Ali Fikri Yavuz: Allah o gün şöyle buyuracak: -Ey Meryem oğlu Îsâ! Sana ve annene olan nimetimi hatırla. Hani, seni Cebrâil ile desteklemiştim de hem beşikte, hem de yetişkin iken insanlarla konuşuyordun; hani sana yazı yazmayı, hikmeti (sağlam olan doğru sözü), Tevrat’ı ve İncil’i öğretmiştim: hani benim iznimle çamurdan kuş biçimi yapıyordun, sonra içine üflüyordun da benim iznimle bir kuş oluveriyordu; ve anadan doğma âmâ ile abraşı da benim iznimle hayata çıkarıyordun; hani senden İsrailoğullarını defetmiştim (seni öldürememişlerdi). Kendilerine açık mûcizeler getirdiğin zaman da, içlerinden küfre varanlar şöyle demişti: “- Bu apaçık bir sihirden başka bir şey değildir.”

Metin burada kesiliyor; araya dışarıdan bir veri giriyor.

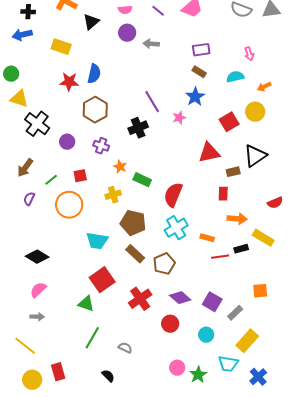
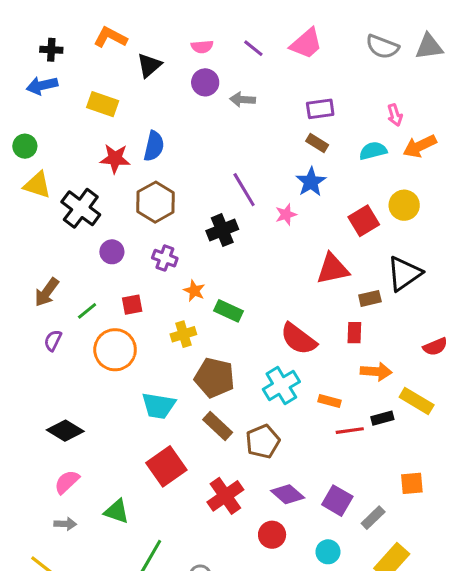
orange arrow: (264, 87) -> (420, 146), moved, size x1.5
black cross: (37, 124) -> (81, 208), moved
red semicircle: (173, 195) -> (298, 339), moved, turned -75
green triangle: (86, 304) -> (117, 511), moved

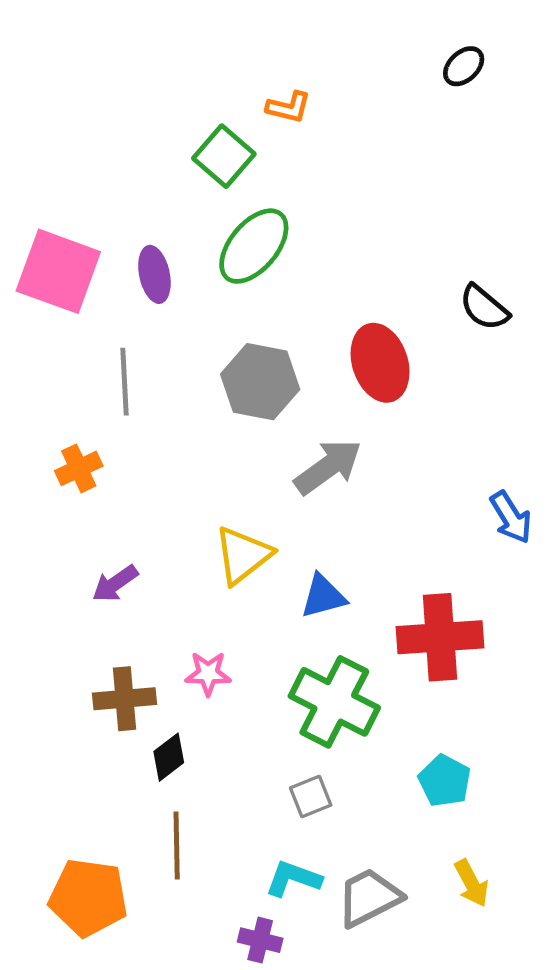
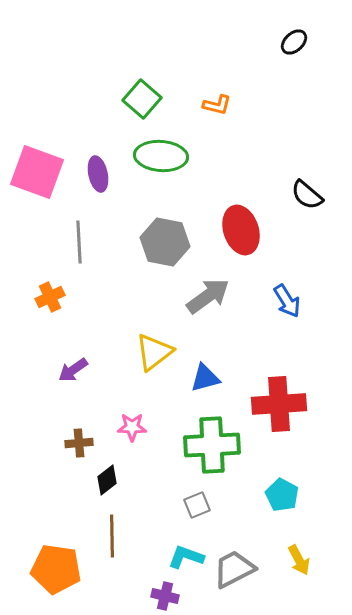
orange L-shape: (289, 107) -> (217, 105), moved
green ellipse: (254, 246) -> (161, 156), turned 54
blue arrow: (511, 517) -> (287, 301), moved
brown cross: (125, 699) -> (79, 443), size x0.7
green cross: (334, 702) -> (212, 445), turned -30

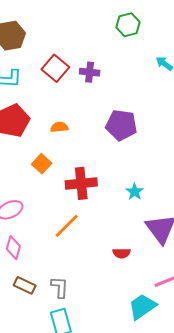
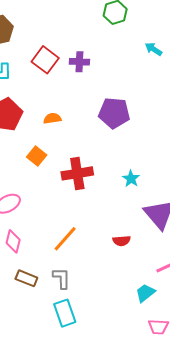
orange line: (67, 226) -> (65, 239), moved
cyan trapezoid: (142, 306) -> (145, 293), size x0.7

Ali Ünal: İşte o gün Allah, şöyle buyurur: “Meryem oğlu İsa! Hem senin hem de annenin üzerindeki nimetimi hatırla: hani seni Ruhu’l Kudüs’le desteklemiştim de, beşikte iken de yetişkinliğinde de insanlarla konuşurdun. Ayrıca sana Kitabı, hikmeti, Tevrat’ı ve İncil’i öğretmiştim. Yine sen, Benim iznimle çamurdan kuş şeklinde bir şey yapar ve içine üflerdin de, Benim iznimle bir kuş oluverirdi; aynı şekilde Benim iznimle (anadan doğma) körü ve alacalıyı (cüzzamlı) iyileştirirdin; ve yine Benim iznimle ölüleri diri hale getirirdin. Bir vakit de, İsrail Oğulları’nın öldürme kastıyla sana uzanan ellerini geri çekmiştim: kendilerine (risaletinin ve getirdiğin Kitabın hak olduğunu gösteren) apaçık deliller ve mucizeler göstermiştin de, aralarında küfür içinde boğulup gidenler, ‘Bunlar, olsa olsa ancak apaçık birer büyü olabilir!’ demişlerdi.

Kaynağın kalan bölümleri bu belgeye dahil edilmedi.